Here's some more fodder for keeping your brain flexible. What they seem to be saying is simple. Like any other organ, to keep your brain healthy, eat right and exercise. Noted researcher Dr. Lawrence Whalley sums it up in his book "The Aging Brain:" "those who maintain mental ability best are those who smoke or drink least (if at all), eat a balanced diet with fresh fruit, vegetables and fish, and keep physically active."
Middle-aged tea men who are heavy tea drinkers had a 68% reduction in death risk from heart attacks and 73% reduced risk of stroke. In another study of over 3,400 men and women, even drinking one or two cups of tea per day reduced risk of vascular disease by 46% (reported in "Saving Your Brain," by Dr. Jeff Victoroff). However, this may not translate to improved brain health.
Loma Linda University researchers tracked 99 people from 1976 to 1991. Those who consumed more calories at the start had lower mental performance scores fifteen years later (reported in Victoroff).
Brain Training:
2/3 of participants in a cognitive training program showed significant improvement, with 40% of those were returned to their pre-decline level of cognitive functioning. These gains were retained over seven years. A religious orders study found a 47% reduction in Alzheimer's risk for those who frequently did significant information processing such as reading news or solving puzzles.

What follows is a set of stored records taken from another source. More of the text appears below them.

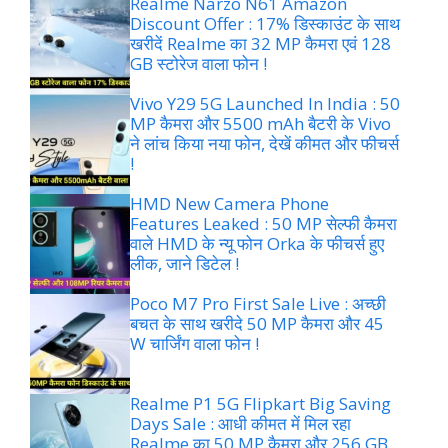
Realme Narzo N61 Amazon
Discount Offer : 17% डिस्काउंट के साथ
खरीदें Realme का 32 MP कैमरा एवं 128
GB स्टोरेज वाला फोन !
Vivo Y29 5G Launched In India : 50
MP कैमरा और 5500 mAh बैटरी के Vivo
ने लांच किया नया फोन, देखें कीमत और फीचर्स
!
HMD New Camera Phone
Features Leaked : 50 MP सेल्फी कैमरा
वाले HMD के न्यू फोन Orka के फीचर्स हुए
लीक, जाने डिटेल !
Poco M7 Pro First Sale Live : अच्छी
बचत के साथ खरीदे 50 MP कैमरा और 45
W चार्जिंग वाला फोन !
Realme P1 5G Flipkart Big Saving
Days Sale : आधी कीमत में मिल रहा
Realme का 50 MP कैमरा और 256 GB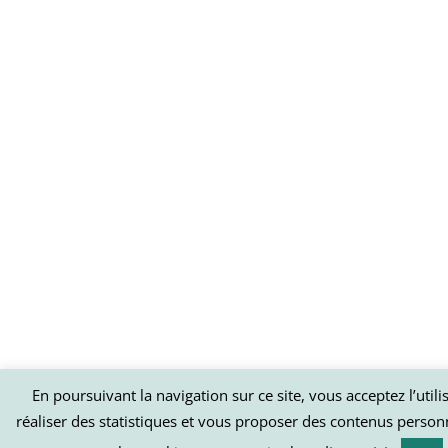
En poursuivant la navigation sur ce site, vous acceptez l’util
réaliser des statistiques et vous proposer des contenus person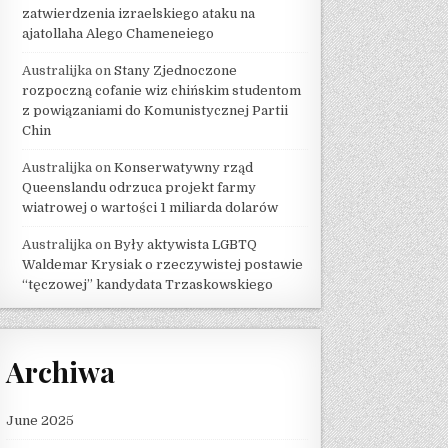
zatwierdzenia izraelskiego ataku na
ajatollaha Alego Chameneiego
Australijka
on
Stany Zjednoczone
rozpoczną cofanie wiz chińskim studentom
z powiązaniami do Komunistycznej Partii
Chin
Australijka
on
Konserwatywny rząd
Queenslandu odrzuca projekt farmy
wiatrowej o wartości 1 miliarda dolarów
Australijka
on
Były aktywista LGBTQ
Waldemar Krysiak o rzeczywistej postawie
“tęczowej” kandydata Trzaskowskiego
Archiwa
June 2025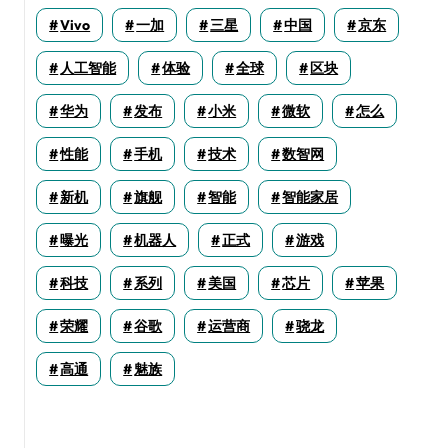
Vivo
一加
三星
中国
京东
人工智能
体验
全球
区块
华为
发布
小米
微软
怎么
性能
手机
技术
数智网
新机
旗舰
智能
智能家居
曝光
机器人
正式
游戏
科技
系列
美国
芯片
苹果
荣耀
谷歌
运营商
骁龙
高通
魅族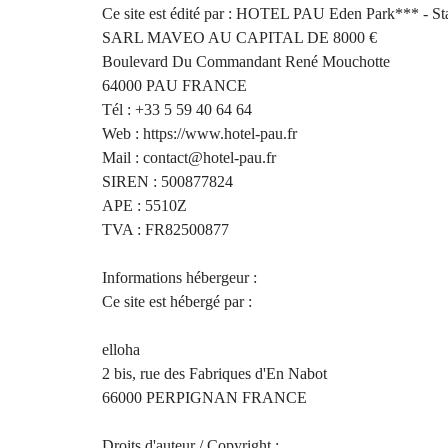
Ce site est édité par : HOTEL PAU Eden Park*** - Stad
SARL MAVEO AU CAPITAL DE 8000 €
Boulevard Du Commandant René Mouchotte
64000 PAU FRANCE
Tél : +33 5 59 40 64 64
Web : https://www.hotel-pau.fr
Mail : contact@hotel-pau.fr
SIREN : 500877824
APE : 5510Z
TVA : FR82500877
Informations hébergeur :
Ce site est hébergé par :
elloha
2 bis, rue des Fabriques d'En Nabot
66000 PERPIGNAN FRANCE
Droits d'auteur / Copyright :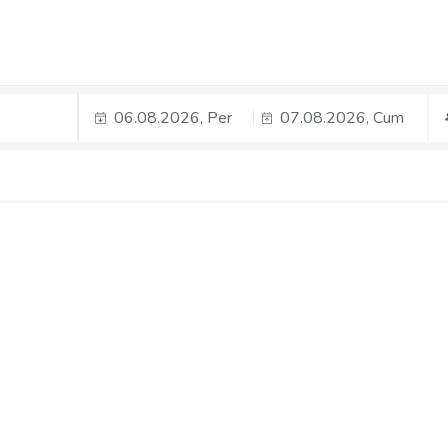
06.08.2026, Per
07.08.2026, Cum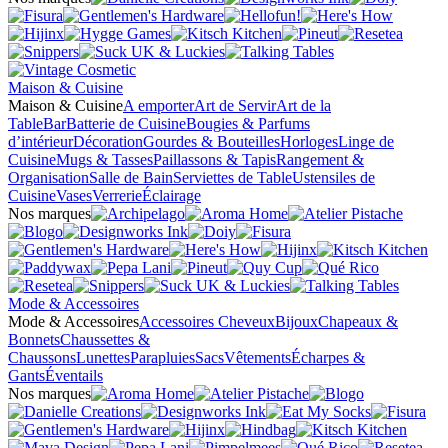
Maison & Cuisine
Maison & Cuisine
A emporter
Art de Servir
Art de la
Table
Bar
Batterie de Cuisine
Bougies & Parfums
d’intérieur
Décoration
Gourdes & Bouteilles
Horloges
Linge de
Cuisine
Mugs & Tasses
Paillassons & Tapis
Rangement &
Organisation
Salle de Bain
Serviettes de Table
Ustensiles de
Cuisine
Vases
Verrerie
Éclairage
Nos marques
Mode & Accessoires
Mode & Accessoires
Accessoires Cheveux
Bijoux
Chapeaux &
Bonnets
Chaussettes &
Chaussons
Lunettes
Parapluies
Sacs
Vêtements
Écharpes &
Gants
Éventails
Nos marques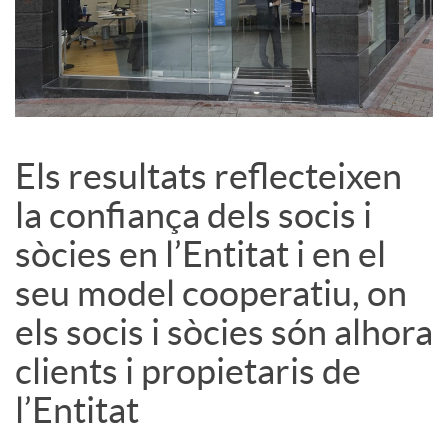
l
s
Els resultats reflecteixen
la confiança dels socis i
sòcies en l’Entitat i en el
seu model cooperatiu, on
els socis i sòcies són alhora
clients i propietaris de
l’Entitat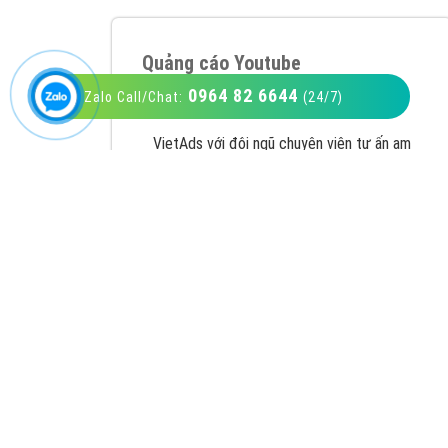
0964 82 6644
Zalo Call/Chat:
(24/7)
VietAds với đội ngũ SEOer giàu kinh nghiệm
được đào tạo bài bản tại các trung tâm SEO
lớn như: Litado, Inet, Vietmoz, Vinalink
XEM CHI TIẾT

Those who walk rapidly for as little as 45 minutes three times a week significantly improve age-related declines in cognitive abilities. People who participated in a three month exercise regimen grew new neurons; those whose cardiovascular fitness improved the most also saw the greatest increase in brain cells. A study of 222 Swedish twins found that, generally, the fitter member of a twin pair also had higher cognitive scores.
Youthful Mental Ability:
Whalley found that people with lower childhood IQ scores were more at risk for late-onset Alzheimer's (although the cause could really be overall health in childhood).
Dr. David Snowdon of the University of Kentucky tested a group of 70+ year old nuns, and looked at their diaries from fifty years earlier. The nuns whose youthful writings showed sophisticated thought and grammar were much less prone to severe memory loss and Alzheimer's disease late in life. -- "The Memory Bible," by Dr. Gary Small
Many studies support use of anti-inflammatories such as ibuprofen. One found that as little as two years of use reduced Alzheimer's risk by 35%; longer use reduced the risk as much as 60%. The Economist (July 29, 2006) reports that long term use of aspirin and ibuprofen roughly halves a person's risk of developing Alzheimer's (but this early study found no aspirin benefit). However, there are indications that too much aspirin may increase the risk of brain hemorrhages, so there may be a "just right" amount that best balances risk and reward.